I don't know . . . . . . . . . a gallon is a lot of beer for a six hour trip!?!?


----------



## archer47 (Apr 21, 2009)

I think three coolers should be plenty, we could each bring what we want and find it in the cooler.


----------



## huntnnut (Apr 21, 2009)

Steve, what size are the coolers?  If you're referring to 48 qt. or larger coolers I would think 3 would be a plenty.  

For the boat I hope to have a 1/2 gallon of sweet tea or a soft drink or two along with maybe some snacks or a sack lunch.    

I'll also have one 48 qt. cooler in my truck to hopefully haul back a few fillets in.


----------



## shortround1 (Apr 22, 2009)

i think 3 large coolers should be fine. as for the gallon, i will have to bring a gallon of mixer as well!


----------



## fredw (Apr 29, 2009)

Just to whet your appetite....

http://amicksdeepseafishing.com/phpBB2/viewforum.php?f=1&sid=af0033ce9ebbff0734ebe1f9ececd699


----------



## Toffy (Apr 30, 2009)

*I am ready!*

I am REALLY ready for this trip.
I will see you who can make it at 7 Saturday evening at the Crab Shack on Tybee.
The rest of you I will see at the Dock Sunday about 6:30.


----------



## fredw (Apr 30, 2009)

I'm ready too....surf rod for Friday afternoon and Saturday....boat rod for Sunday.

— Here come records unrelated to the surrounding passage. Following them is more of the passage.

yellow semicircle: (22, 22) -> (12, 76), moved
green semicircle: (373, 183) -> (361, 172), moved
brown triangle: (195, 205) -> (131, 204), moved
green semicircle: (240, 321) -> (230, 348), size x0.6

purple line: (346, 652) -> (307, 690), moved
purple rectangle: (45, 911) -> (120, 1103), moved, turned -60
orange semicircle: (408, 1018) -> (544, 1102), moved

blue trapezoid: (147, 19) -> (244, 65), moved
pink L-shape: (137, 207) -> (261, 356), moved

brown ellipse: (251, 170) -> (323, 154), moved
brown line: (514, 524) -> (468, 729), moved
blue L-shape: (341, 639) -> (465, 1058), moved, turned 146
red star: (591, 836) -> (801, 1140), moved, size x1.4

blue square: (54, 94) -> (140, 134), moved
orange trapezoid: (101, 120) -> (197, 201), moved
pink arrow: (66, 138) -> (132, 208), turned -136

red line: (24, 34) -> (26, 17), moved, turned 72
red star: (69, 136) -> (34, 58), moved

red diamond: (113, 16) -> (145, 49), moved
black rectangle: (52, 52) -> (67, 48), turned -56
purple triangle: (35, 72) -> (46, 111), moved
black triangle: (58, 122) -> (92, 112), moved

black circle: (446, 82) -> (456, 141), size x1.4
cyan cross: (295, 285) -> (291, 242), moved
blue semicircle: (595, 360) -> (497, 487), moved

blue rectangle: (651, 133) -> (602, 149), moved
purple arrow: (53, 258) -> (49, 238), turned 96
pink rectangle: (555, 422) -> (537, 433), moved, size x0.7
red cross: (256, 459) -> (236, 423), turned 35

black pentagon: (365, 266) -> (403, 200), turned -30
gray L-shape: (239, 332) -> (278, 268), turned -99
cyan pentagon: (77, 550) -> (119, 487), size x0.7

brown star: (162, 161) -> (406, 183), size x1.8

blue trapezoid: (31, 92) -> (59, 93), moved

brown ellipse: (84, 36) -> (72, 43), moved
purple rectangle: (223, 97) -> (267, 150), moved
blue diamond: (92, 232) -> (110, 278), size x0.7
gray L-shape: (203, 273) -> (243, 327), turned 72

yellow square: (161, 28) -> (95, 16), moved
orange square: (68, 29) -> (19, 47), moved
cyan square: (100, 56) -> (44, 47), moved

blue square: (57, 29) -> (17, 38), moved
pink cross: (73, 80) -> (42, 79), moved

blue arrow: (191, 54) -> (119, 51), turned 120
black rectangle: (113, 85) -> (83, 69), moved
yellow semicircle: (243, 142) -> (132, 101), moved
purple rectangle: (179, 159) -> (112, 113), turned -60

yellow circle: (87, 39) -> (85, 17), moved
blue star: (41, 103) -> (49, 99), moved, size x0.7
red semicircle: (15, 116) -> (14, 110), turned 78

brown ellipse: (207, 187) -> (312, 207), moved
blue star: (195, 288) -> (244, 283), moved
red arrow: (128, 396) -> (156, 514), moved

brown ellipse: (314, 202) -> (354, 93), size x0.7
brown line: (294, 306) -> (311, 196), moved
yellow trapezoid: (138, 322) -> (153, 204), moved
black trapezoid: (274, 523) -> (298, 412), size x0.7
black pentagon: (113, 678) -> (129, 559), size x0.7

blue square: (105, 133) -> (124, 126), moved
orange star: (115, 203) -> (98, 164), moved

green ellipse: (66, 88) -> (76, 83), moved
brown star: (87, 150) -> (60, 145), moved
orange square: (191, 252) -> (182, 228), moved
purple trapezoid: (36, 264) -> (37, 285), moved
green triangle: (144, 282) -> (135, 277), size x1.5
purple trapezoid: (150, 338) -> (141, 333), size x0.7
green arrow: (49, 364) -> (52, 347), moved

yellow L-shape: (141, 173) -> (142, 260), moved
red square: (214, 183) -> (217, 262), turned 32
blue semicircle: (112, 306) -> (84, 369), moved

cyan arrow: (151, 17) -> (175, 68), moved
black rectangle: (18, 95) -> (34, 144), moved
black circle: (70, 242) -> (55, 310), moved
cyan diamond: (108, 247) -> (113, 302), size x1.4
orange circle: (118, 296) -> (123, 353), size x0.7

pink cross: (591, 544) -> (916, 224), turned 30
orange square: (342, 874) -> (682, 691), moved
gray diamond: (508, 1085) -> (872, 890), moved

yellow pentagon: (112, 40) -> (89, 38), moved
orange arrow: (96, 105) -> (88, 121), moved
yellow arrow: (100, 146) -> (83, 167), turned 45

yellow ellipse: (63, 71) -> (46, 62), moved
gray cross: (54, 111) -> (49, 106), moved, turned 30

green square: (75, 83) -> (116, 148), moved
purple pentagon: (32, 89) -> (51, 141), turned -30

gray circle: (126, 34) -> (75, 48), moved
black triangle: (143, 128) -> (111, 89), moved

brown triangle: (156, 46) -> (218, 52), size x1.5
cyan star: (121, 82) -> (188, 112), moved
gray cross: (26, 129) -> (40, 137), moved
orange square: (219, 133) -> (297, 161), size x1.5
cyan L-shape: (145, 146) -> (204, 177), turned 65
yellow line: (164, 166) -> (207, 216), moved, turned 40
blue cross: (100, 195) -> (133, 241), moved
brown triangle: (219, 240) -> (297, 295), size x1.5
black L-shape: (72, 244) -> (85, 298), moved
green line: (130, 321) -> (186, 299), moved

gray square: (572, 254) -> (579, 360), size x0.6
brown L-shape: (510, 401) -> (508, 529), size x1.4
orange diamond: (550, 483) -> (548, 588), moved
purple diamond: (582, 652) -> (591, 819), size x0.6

See you Saturday night Steve.  Don't forget Ms. Emma.


----------



## shortround1 (Apr 30, 2009)

i have not had a trip like this in several years. might do a little pier rat fishing saturday and look forward to meeting  some of the guys at the crab shack.i have a new zeppico 33 reel and lots of 10 lb line. hope to hook up with some grooper and red snapper. film at 11:00!


----------



## archer47 (May 1, 2009)

see yall there!!!! will be down in the A.M. to do some pier/jetty fishing.


----------



## 11P&YBOWHUNTER (May 4, 2009)

How did everyone do?


----------



## huntnnut (May 4, 2009)

11P&YBOWHUNTER said:


> How did everyone do?



We had a blast and slayed some snapper and Black Sea Bass.  You can check it out here.

http://amicksdeepseafishing.com/phpBB2/viewforum.php?f=1&sid=af0033ce9ebbff0734ebe1f9ececd699


----------



## How2fish (May 4, 2009)

Congrats looks like you guys had a great trip!


----------



## fredw (May 4, 2009)

Great time guys.  I thoroughly enjoyed it.  Some more pics.


----------



## redneck_billcollector (May 4, 2009)

Nice pics, does the Capt allow you to use braided line on his boat?  I have been wanting to do some high speed jigging over that way but alot of boats won't allow braided line.


----------



## fredw (May 5, 2009)

redneck_billcollector said:


> Nice pics, does the Capt allow you to use braided line on his boat?  I have been wanting to do some high speed jigging over that way but alot of boats won't allow braided line.


I don't know.


----------



## archer47 (May 5, 2009)

Just wanted to say the trip was a blast we caught a lot of fish even though the ride was a little bumpy, It was my nephew's first trip and he loved it. I was worried that he would get sick but he had no problems. he wanted me to tell everyone that he enjoyed meeting yall and he wants to know "when is the next trip???"


----------



## PaulD (May 6, 2009)

SOLID trip! Nice mess of those endangered red snapper.


----------